Ähnlich wie bei vielen anderen Dingen im Leben hängt das Erlernen eines angemessenen und vernünftigen Umgangs mit diesen „Genussmitteln” von der Dosis, der Häufigkeit oder den sozialen Kontexten ab, in denen sie benutzt werden. Um diesen kontrollierten Umgang zu entwickeln, bedarf es allerdings in vielen Fällen der Erfahrung eigener Verträglichkeitsgrenzen, wo z. B. die Wirkungen und Nachwirkungen des Drogenkonsums in das Gegenteil umschlagen können, wie beispielsweise ein heftiger „Kater”, Übelkeit, Erbrechen, „Filmrisse”, aber auch Verwirrung, Kontrollverlust, Angst- bzw. Panikattacken. Einem großen Anteil von Jugendlichen gelingt es dann erstaunlicherweise auch im Laufe ihres Entwicklungsprozesses, aufgrund dieser Erfahrungen einen kontrollierten Umgang mit diesen Genussmitteln zu entwickeln. Erstaunlich deshalb, weil hierzu in unserer Gesellschaft keine klaren Regeln oder Normen bestehen und exzessives Verhalten vielfach sogar positiv bewertet wird. Erwachsene fallen als Orientierungsgröße oder positives Modell im Umgang mit Suchtmitteln häufig weg, weil sie genau diese Verhaltensweisen vorleben und kein rechtes Maß für sich gefunden haben.
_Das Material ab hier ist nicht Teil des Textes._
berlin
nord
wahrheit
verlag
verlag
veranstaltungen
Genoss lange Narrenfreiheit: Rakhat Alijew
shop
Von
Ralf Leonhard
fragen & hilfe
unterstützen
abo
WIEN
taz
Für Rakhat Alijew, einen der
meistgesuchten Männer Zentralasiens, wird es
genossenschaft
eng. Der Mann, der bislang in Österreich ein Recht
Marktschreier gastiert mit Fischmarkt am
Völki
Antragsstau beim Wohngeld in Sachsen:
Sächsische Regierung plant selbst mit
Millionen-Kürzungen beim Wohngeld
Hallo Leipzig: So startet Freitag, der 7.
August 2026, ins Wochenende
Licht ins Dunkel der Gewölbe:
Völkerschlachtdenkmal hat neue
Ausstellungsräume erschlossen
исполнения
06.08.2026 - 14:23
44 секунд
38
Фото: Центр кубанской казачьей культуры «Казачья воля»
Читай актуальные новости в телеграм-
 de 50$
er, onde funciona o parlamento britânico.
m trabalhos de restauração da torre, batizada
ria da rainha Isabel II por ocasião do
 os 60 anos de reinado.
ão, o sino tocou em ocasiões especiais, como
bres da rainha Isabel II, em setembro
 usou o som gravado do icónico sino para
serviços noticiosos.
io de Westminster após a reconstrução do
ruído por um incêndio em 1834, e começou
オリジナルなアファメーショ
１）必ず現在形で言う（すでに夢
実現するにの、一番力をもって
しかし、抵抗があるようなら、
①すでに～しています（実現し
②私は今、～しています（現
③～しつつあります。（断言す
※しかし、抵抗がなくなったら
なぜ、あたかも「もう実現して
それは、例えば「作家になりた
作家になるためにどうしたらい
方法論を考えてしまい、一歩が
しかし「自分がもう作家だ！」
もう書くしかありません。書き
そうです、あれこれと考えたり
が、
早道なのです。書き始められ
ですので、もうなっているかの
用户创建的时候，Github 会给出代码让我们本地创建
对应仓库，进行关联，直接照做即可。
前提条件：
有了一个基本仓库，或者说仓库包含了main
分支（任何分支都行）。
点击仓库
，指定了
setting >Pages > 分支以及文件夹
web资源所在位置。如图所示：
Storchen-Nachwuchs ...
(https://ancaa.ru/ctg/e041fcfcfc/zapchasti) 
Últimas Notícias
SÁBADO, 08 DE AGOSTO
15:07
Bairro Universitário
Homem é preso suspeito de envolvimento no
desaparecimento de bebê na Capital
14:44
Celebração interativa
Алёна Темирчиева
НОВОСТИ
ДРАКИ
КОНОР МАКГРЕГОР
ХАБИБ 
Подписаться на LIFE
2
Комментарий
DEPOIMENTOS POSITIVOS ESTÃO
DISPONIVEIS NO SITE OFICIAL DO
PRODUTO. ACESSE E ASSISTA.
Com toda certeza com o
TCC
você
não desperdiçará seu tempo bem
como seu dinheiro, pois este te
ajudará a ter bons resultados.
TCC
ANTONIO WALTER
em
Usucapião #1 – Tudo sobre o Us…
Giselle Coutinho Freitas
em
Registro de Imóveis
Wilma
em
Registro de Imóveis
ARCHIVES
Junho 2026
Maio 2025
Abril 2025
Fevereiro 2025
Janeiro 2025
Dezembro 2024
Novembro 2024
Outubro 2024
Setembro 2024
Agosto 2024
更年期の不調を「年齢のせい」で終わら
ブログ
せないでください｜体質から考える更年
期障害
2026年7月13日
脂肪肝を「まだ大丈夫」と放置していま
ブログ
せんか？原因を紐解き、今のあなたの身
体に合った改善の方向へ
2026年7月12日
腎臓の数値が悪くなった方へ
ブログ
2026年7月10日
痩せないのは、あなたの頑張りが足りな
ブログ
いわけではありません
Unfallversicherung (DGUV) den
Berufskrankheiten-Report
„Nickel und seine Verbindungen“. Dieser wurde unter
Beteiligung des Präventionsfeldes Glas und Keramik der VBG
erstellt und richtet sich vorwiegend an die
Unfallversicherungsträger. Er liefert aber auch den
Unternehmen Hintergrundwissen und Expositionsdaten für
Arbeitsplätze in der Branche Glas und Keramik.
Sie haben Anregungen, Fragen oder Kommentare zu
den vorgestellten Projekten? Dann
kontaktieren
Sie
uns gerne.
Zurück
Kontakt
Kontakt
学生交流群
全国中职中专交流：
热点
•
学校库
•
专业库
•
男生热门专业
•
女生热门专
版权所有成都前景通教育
Die Kehrseite dieser Bedingungen ist jedoch, dass wir einen zunehmenden Anteil von Jugendlichen haben, die früh in unterschiedlichste Drogenkonsumformen einsteigen, einen riskanten Umgang damit aufweisen, zu exzessiven Verhalten tendieren oder schon früh eine Mehrfachabhängigkeit entwickeln. Die neuropsychologischen Auswirkungen frühen bzw. chronischen Drogenkonsums von Alkohol, Tabak und speziell Cannabis sind lange Zeit verharmlost worden; die neuen bildgebenden Verfahren revidieren diese Annahmen in erheblichem Maße. In dem Grundlagenbeitrag von Kunert erfahren Sie hierzu einen fundierten Überblick zu dieser Thematik. Dass riskanter und unkontrollierter Konsum von Drogen nicht ohne Konsequenzen bleibt, zeigen die Untersuchungsergebnisse zur psychomotorischen Ausgangslage dieser Klientel zu Therapiebeginn. Sie weisen auf einen erhöhten bewegungs- und sporttherapeutischen Behandlungsbedarf hin. Den Wert solcher Maßnahmen belegt die Untersuchung von Euskirchen, Walschek und Kleinert für den qualifizierten Drogenentzug. Hier bestätigt sich die Forderung, im Rehabilitationsprozess von Drogenabhängigen schon frühzeitig mit aktivitätsorientierten Angeboten zu beginnen, um die Veränderungsmotivation zu unterstützen.

Ihnen, liebe Leserinnen und Leser, wünsche ich für das Jahr 2010 viel Erfolg, persönliche Befriedigung in ihrer sporttherapeutischen bzw. beruflichen Arbeit und persönliches Wohlergehen sowie das jeweils rechte Maß in all Ihrem Tun.